Dogecoin, a cryptocurrency project with a market capitalization of over $58 billion, was recently attacked with an exploit that heavily affected its node structure. The exploit, dubbed “Dogereaper,” allowed Sequentia developer Andreas Kohl to crash 69% of all the Dogecoin nodes using only an old laptop from El Salvador.

The exploit allows any attacker to use the name of any node to remotely crash it. The

“Department Of DOGE Efficiency” account on X likened this behavior to a death note, a fictional notebook that allows the user to write a person’s name to kill it.

While the attack heavily affected dogecoin nodes, it could have been worse: the vulnerability had already been disclosed by Tobias Ruck, an ecash developer, and Roqqit, another developer. Talking to news.bitcoin.com, Ruck stated that he first discovered this vulnerability while developing doged, an alternative to Dogecoin Core. Ruck explained that while testing the ported code for their alternative software, he found a segmentation fault that had not been fixed in the original code.

He then confirmed that the vulnerability could target specific nodes and crash them remotely and started planning the disclosure of this failure to fix the issue.

Ruck explained:

We don’t condone crashing nodes, we put a lot of effort into keeping the network secure. The attack could’ve been much more severe. All the important stakeholders like miners, exchanges etc. have been patched long before the attack, and it shows how important it was that we treaded carefully.

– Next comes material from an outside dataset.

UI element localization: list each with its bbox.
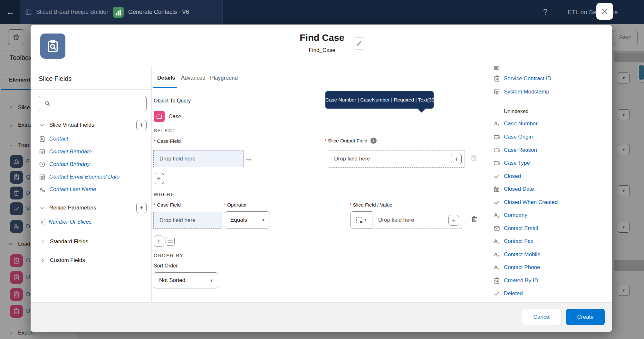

In Ruck’s words, if the situation had been managed differently, this could have been far worse for the network and it could have been stopped entirely, affecting the operativity of Dogecoin. The fixes mitigating this problem were applied in the last update to the node software, and only out-of-date nodes were affected.

Ruck concluded:

Given the low effort of the attacker relative to the outcome, it again shows the severity.

Situations like this underscore the relevance of a team of developers maintaining the codebase of each crypto project. Ultimately, a blockchain is software, and its security depends on whether the code is constantly audited or abandoned.